OK, technically, it will not be a unanimous crowd in Elmont. There will be bettors who will believe that the mile and a half will be too much for I’ll Have Another and who will plunk down a sawbuck or two on Union Rags or Dullahan, on Paynter or Street Life, and maybe a few dreamers will throw a few bucks behind Five Sixteen or Ravelo’s Boy, a couple of 50-1 shots, figuring what the hell?

But that would happen anyway, even if I’ll Have Another hadn¹t eked out the Derby and squeezed out the Preakness, even if he wouldn¹t be giving the sport’s raft of casual fans a reason to fight the weekend traffic and try to be a part of history. So instead of 50,000 people cramming the old barn, there will be twice that, as there is in those years when we have a chance to mark history in Nassau County.

A hundred thousand of us, looking to end a shared drought.

Three was no way we could have known that when Steve Cauthen and Affirmed were done holding off Alydar and the world for the third time in six weeks back in June of 1978 that they would dash off in a flamingo-pink blur into history and take the Triple Crown with them. Maybe we can blame Reggie Jackson. It was Jackson, after all, assessing the huge lead the Red Sox had on the Yankees that same summer, who decided to pay tribute to the Sox, busily building a 14-game lead.

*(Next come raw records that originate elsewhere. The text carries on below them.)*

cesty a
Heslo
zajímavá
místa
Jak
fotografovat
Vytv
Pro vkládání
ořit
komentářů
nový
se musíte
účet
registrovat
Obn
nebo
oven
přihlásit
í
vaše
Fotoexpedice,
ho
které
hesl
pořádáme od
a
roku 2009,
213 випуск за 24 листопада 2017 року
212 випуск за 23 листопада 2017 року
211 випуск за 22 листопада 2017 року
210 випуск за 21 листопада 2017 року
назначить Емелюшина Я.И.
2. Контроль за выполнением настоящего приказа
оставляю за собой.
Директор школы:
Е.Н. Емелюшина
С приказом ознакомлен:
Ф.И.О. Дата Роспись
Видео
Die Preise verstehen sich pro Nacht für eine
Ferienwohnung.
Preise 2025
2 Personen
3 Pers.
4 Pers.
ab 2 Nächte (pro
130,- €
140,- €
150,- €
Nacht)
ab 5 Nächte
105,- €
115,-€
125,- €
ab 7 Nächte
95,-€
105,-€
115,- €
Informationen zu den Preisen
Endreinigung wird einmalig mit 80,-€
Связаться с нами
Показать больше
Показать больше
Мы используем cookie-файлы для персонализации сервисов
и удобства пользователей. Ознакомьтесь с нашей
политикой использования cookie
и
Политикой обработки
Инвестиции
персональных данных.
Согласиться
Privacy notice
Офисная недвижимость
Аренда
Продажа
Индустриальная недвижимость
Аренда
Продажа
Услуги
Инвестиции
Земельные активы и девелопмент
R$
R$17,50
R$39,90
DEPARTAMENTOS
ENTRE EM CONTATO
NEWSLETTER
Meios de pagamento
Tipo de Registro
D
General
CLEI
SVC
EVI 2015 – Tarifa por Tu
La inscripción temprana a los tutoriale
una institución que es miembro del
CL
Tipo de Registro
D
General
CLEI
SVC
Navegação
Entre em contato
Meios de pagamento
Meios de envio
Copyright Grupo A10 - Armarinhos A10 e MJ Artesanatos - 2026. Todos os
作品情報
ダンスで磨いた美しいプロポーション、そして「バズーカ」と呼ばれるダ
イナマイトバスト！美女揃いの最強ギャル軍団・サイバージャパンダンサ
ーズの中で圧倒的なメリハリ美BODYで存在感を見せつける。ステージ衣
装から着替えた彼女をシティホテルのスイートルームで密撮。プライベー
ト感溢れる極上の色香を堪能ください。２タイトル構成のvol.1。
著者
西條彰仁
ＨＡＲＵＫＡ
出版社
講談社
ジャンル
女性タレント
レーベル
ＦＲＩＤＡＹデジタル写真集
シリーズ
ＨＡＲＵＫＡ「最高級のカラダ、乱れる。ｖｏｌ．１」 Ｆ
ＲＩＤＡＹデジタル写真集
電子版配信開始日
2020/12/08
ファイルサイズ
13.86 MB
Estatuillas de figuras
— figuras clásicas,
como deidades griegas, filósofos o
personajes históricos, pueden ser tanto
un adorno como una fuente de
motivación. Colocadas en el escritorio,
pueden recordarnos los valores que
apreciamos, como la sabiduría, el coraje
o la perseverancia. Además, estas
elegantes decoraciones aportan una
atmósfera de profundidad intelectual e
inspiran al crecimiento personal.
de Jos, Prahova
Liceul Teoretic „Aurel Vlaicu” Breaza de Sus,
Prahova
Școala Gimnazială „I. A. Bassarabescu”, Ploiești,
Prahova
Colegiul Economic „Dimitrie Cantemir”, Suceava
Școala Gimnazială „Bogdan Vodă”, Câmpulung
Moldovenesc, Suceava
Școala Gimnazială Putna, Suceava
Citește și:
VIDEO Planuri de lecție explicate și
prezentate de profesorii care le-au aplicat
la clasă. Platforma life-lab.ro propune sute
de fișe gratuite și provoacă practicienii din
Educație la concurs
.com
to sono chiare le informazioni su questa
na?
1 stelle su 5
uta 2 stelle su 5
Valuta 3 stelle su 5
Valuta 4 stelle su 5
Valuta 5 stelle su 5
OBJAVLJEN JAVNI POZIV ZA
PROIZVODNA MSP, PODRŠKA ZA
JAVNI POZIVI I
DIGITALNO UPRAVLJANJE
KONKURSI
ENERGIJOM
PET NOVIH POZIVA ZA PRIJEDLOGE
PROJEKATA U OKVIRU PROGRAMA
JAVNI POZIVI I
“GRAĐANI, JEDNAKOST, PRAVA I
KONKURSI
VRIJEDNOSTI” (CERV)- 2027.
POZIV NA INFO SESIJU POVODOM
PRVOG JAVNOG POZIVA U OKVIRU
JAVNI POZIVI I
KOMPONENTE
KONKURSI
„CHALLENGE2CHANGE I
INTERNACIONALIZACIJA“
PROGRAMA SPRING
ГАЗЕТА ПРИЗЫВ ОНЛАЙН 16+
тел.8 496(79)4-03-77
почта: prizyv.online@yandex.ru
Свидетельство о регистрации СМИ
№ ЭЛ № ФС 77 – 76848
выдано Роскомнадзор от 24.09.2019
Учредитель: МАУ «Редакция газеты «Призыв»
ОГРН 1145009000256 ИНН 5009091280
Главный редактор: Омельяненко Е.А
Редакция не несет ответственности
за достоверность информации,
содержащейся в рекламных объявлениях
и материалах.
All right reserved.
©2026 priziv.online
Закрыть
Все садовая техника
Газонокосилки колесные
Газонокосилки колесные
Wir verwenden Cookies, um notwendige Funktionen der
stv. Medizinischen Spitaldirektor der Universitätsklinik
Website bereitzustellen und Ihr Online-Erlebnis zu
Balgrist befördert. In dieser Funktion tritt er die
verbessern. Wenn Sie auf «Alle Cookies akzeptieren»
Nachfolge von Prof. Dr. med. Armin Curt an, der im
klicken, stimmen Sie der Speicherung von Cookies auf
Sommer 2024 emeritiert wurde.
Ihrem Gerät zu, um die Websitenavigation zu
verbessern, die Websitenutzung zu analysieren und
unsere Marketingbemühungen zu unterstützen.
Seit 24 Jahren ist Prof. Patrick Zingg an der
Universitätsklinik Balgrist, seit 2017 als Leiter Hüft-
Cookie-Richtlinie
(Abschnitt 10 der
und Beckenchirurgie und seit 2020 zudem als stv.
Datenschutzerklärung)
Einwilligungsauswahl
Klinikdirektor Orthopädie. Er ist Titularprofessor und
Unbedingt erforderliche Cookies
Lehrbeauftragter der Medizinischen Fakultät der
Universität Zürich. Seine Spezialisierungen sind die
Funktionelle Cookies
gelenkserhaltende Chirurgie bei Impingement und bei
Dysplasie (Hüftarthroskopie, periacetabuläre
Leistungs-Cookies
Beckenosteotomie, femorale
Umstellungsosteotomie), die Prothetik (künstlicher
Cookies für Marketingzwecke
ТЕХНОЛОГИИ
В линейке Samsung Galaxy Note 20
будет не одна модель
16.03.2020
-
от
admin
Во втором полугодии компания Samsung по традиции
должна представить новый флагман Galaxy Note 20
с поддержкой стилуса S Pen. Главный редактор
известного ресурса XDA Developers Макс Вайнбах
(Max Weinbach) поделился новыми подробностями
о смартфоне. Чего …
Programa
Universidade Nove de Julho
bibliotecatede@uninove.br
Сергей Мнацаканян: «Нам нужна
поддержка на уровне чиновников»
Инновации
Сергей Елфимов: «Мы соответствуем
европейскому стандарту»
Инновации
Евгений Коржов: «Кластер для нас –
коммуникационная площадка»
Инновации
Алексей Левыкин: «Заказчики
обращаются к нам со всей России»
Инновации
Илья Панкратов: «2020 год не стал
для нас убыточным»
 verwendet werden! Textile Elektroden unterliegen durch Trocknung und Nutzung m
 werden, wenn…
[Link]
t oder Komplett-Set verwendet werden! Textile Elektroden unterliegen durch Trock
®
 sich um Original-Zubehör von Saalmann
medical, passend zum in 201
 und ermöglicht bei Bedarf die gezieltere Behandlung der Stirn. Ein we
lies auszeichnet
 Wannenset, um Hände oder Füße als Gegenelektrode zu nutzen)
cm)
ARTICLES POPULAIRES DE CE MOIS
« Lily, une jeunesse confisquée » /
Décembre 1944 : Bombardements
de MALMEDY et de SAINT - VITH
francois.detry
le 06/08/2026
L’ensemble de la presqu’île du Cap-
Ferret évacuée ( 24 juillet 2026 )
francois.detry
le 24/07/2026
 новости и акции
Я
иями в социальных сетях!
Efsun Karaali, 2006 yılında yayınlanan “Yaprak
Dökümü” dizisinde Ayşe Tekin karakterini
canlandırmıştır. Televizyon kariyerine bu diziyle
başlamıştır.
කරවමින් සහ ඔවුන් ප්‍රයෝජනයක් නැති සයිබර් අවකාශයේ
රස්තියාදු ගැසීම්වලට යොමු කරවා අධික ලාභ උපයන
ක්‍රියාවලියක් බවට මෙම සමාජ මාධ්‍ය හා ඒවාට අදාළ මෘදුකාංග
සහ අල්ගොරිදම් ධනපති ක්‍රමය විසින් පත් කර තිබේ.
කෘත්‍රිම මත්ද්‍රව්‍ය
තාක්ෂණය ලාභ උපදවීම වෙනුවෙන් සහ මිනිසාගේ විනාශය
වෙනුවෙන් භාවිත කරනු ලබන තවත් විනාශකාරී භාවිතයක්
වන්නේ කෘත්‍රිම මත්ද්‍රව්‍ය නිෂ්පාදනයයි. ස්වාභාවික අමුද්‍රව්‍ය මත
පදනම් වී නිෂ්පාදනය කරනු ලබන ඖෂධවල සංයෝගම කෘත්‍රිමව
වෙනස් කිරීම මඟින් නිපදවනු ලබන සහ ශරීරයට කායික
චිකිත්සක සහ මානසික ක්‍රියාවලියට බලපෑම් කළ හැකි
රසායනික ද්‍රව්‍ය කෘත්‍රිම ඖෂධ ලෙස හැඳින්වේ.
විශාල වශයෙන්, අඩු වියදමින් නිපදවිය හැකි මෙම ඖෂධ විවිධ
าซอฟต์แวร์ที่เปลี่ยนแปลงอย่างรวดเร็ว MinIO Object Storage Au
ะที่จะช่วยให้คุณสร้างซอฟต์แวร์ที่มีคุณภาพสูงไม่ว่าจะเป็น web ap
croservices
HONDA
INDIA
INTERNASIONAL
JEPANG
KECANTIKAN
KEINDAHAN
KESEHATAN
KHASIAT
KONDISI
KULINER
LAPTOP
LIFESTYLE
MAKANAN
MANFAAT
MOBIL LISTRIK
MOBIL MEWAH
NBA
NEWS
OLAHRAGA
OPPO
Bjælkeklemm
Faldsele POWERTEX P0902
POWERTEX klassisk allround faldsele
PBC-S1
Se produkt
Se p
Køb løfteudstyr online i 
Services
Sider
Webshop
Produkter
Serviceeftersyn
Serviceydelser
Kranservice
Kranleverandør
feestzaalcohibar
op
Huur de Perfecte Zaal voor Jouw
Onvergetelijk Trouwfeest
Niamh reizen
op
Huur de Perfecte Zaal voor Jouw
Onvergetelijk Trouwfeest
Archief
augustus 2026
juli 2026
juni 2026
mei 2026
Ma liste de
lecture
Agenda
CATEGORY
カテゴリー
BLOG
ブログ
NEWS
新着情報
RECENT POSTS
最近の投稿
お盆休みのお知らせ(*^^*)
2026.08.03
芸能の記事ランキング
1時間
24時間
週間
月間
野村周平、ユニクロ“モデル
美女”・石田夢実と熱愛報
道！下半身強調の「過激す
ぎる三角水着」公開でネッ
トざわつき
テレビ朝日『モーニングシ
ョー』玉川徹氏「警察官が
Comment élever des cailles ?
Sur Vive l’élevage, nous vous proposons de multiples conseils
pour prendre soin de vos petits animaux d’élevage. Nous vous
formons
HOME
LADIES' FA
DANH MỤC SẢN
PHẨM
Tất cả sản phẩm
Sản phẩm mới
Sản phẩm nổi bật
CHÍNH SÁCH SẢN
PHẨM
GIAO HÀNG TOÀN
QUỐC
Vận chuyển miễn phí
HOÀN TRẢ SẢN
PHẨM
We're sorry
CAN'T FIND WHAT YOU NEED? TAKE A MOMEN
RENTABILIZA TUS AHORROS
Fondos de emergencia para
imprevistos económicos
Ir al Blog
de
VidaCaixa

“Not even Affirmed can catch them,” Jackson said.

Only the Yankees did catch them, and pass them, and then win by a nose at Fenway Park that October. The next year, Spectacular Bid came to the Belmont fixing to be crowned as Affirmed and Seattle Slew had the previous two Junes — ready to win a fourth Crown in six years — and finished third, behind Coastal and Golden Act.

And that, Your Honor, was that.

And across these last 32 years, we have attached our rooting interest to a rich tapestry of losers, to wonderful horses who turned out not to be quite so wonderful when asked to test themselves at a mile and a half, to Pleasant Colony and Alysheba and Sunday Silence, to Silver Charm and Real Quiet and Charismatic, to War Emblem and Big Brown.

There have been three horses who have really captured our imaginations in recent years. In 2003, Funny Cide had just about everything going for him: He was a New York horse so he had the masses on his side; he was a gelding so he had sympathy on his side; and he wrote a column for The Post, so he had the angels on his side. Wasn¹t enough. Smarty Jones was the people’s choice the next year. He was caught and passed. And mighty Barbaro, in 2006, would probably have broken every attendance and betting record in sight, but he was hurt in the Preakness.

Now we have another hopeful in I¹ll Have Another, and there will be 100,000 people out there tomorrow, looking to see if he can channel Namath, Messier, or Eli. Thirty-four years is long enough. Everybody says so.